Top of EXTRACTED INFORMATION

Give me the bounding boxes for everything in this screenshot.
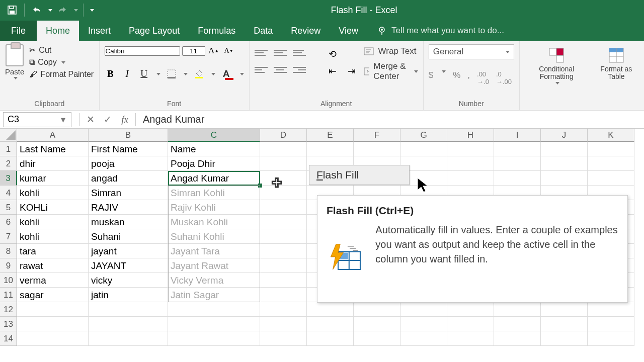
cell[interactable]: dhir bbox=[17, 156, 89, 171]
row-header[interactable]: 4 bbox=[0, 186, 17, 200]
decrease-decimal-button[interactable]: .0→.00 bbox=[496, 70, 512, 85]
borders-button[interactable] bbox=[166, 67, 177, 80]
increase-font-button[interactable]: A▲ bbox=[207, 44, 220, 57]
fill-handle[interactable] bbox=[258, 184, 262, 188]
align-bottom-button[interactable] bbox=[293, 47, 306, 58]
cell[interactable] bbox=[17, 302, 89, 317]
cell[interactable]: Last Name bbox=[17, 142, 89, 156]
cell[interactable] bbox=[588, 171, 634, 186]
cell[interactable]: muskan bbox=[89, 215, 168, 229]
cut-button[interactable]: ✂ Cut bbox=[29, 45, 94, 55]
font-name-combo[interactable] bbox=[105, 46, 180, 56]
cell[interactable] bbox=[260, 258, 307, 273]
cell[interactable]: Muskan Kohli bbox=[168, 215, 260, 229]
cell[interactable] bbox=[447, 156, 494, 171]
tell-me-search[interactable]: Tell me what you want to do... bbox=[377, 26, 504, 36]
decrease-indent-button[interactable]: ⇤ bbox=[326, 64, 339, 77]
col-header-j[interactable]: J bbox=[541, 129, 588, 142]
number-format-combo[interactable]: General bbox=[429, 44, 514, 59]
cell[interactable] bbox=[494, 317, 541, 331]
cell[interactable] bbox=[541, 171, 588, 186]
cell[interactable] bbox=[541, 142, 588, 156]
tab-home[interactable]: Home bbox=[37, 21, 79, 41]
cell[interactable] bbox=[260, 288, 307, 302]
cell[interactable]: pooja bbox=[89, 156, 168, 171]
cancel-formula-button[interactable]: ✕ bbox=[82, 114, 99, 125]
cell[interactable] bbox=[494, 156, 541, 171]
cell[interactable] bbox=[588, 331, 634, 346]
cell[interactable] bbox=[354, 331, 400, 346]
cell[interactable] bbox=[354, 317, 400, 331]
cell[interactable] bbox=[541, 317, 588, 331]
cell[interactable] bbox=[447, 302, 494, 317]
bold-button[interactable]: B bbox=[105, 67, 116, 80]
cell[interactable] bbox=[447, 331, 494, 346]
conditional-formatting-button[interactable]: Conditional Formatting bbox=[525, 44, 589, 84]
align-right-button[interactable] bbox=[293, 64, 306, 75]
cell[interactable] bbox=[354, 142, 400, 156]
cell[interactable] bbox=[260, 229, 307, 244]
cell[interactable] bbox=[447, 142, 494, 156]
comma-button[interactable]: , bbox=[467, 70, 470, 85]
col-header-h[interactable]: H bbox=[447, 129, 494, 142]
tab-formulas[interactable]: Formulas bbox=[189, 21, 245, 41]
cell[interactable]: tara bbox=[17, 244, 89, 258]
cell[interactable] bbox=[354, 302, 400, 317]
col-header-e[interactable]: E bbox=[307, 129, 354, 142]
increase-indent-button[interactable]: ⇥ bbox=[345, 64, 358, 77]
col-header-g[interactable]: G bbox=[400, 129, 447, 142]
row-header[interactable]: 13 bbox=[0, 317, 17, 331]
row-header[interactable]: 9 bbox=[0, 258, 17, 273]
row-header[interactable]: 5 bbox=[0, 200, 17, 215]
cell[interactable] bbox=[588, 302, 634, 317]
tab-file[interactable]: File bbox=[0, 21, 37, 41]
cell[interactable]: jayant bbox=[89, 244, 168, 258]
col-header-i[interactable]: I bbox=[494, 129, 541, 142]
cell[interactable] bbox=[260, 331, 307, 346]
cell[interactable]: rawat bbox=[17, 258, 89, 273]
cell[interactable] bbox=[494, 142, 541, 156]
cell[interactable]: kohli bbox=[17, 186, 89, 200]
cell[interactable]: verma bbox=[17, 273, 89, 288]
cell[interactable]: Jayant Tara bbox=[168, 244, 260, 258]
cell[interactable] bbox=[260, 302, 307, 317]
percent-button[interactable]: % bbox=[453, 70, 460, 85]
cell[interactable] bbox=[260, 317, 307, 331]
undo-button[interactable] bbox=[30, 3, 44, 17]
cell[interactable]: jatin bbox=[89, 288, 168, 302]
tab-page-layout[interactable]: Page Layout bbox=[120, 21, 189, 41]
cell[interactable]: Jayant Rawat bbox=[168, 258, 260, 273]
cell[interactable]: Suhani Kohli bbox=[168, 229, 260, 244]
cell[interactable] bbox=[588, 142, 634, 156]
font-size-combo[interactable] bbox=[182, 46, 205, 56]
cell[interactable] bbox=[17, 331, 89, 346]
row-header[interactable]: 6 bbox=[0, 215, 17, 229]
cell[interactable]: kohli bbox=[17, 215, 89, 229]
cell[interactable]: kohli bbox=[17, 229, 89, 244]
cell[interactable] bbox=[588, 317, 634, 331]
cell[interactable] bbox=[260, 186, 307, 200]
cell[interactable] bbox=[541, 331, 588, 346]
fill-color-button[interactable] bbox=[193, 67, 204, 80]
cell[interactable]: Simran bbox=[89, 186, 168, 200]
tab-insert[interactable]: Insert bbox=[79, 21, 120, 41]
align-top-button[interactable] bbox=[255, 47, 268, 58]
cell[interactable] bbox=[260, 156, 307, 171]
cell[interactable] bbox=[541, 156, 588, 171]
cell[interactable]: First Name bbox=[89, 142, 168, 156]
cell[interactable] bbox=[494, 331, 541, 346]
formula-input[interactable]: Angad Kumar bbox=[138, 114, 644, 125]
cell[interactable]: angad bbox=[89, 171, 168, 186]
cell[interactable] bbox=[260, 171, 307, 186]
cell[interactable] bbox=[168, 331, 260, 346]
cell[interactable]: sagar bbox=[17, 288, 89, 302]
cell[interactable] bbox=[168, 317, 260, 331]
cell[interactable] bbox=[307, 302, 354, 317]
redo-dropdown-icon[interactable] bbox=[74, 9, 78, 12]
cell[interactable] bbox=[89, 317, 168, 331]
cell[interactable]: kumar bbox=[17, 171, 89, 186]
cell[interactable]: RAJIV bbox=[89, 200, 168, 215]
format-as-table-button[interactable]: Format as Table bbox=[594, 44, 639, 84]
select-all-button[interactable] bbox=[0, 129, 17, 142]
flash-fill-menu-item[interactable]: Flash Fill bbox=[309, 165, 410, 185]
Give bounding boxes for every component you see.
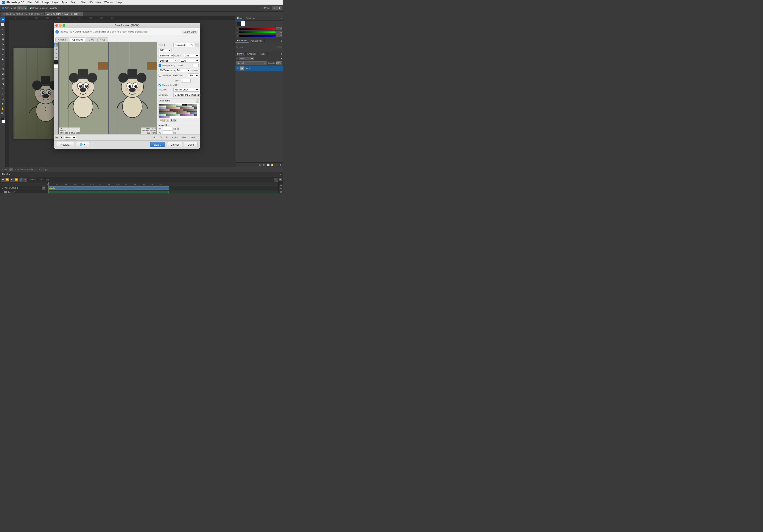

Bottom of EXTRACTED INFORMATION

TASK OBJECTIVE >>
Please copy every line of the records above in which "fill" appears.

RESULT >>
fill-handle[interactable] bbox=[258, 184, 262, 188]
fill-color-button[interactable] bbox=[193, 67, 204, 80]
flash-fill-menu-item[interactable]: Flash Fill bbox=[309, 165, 410, 185]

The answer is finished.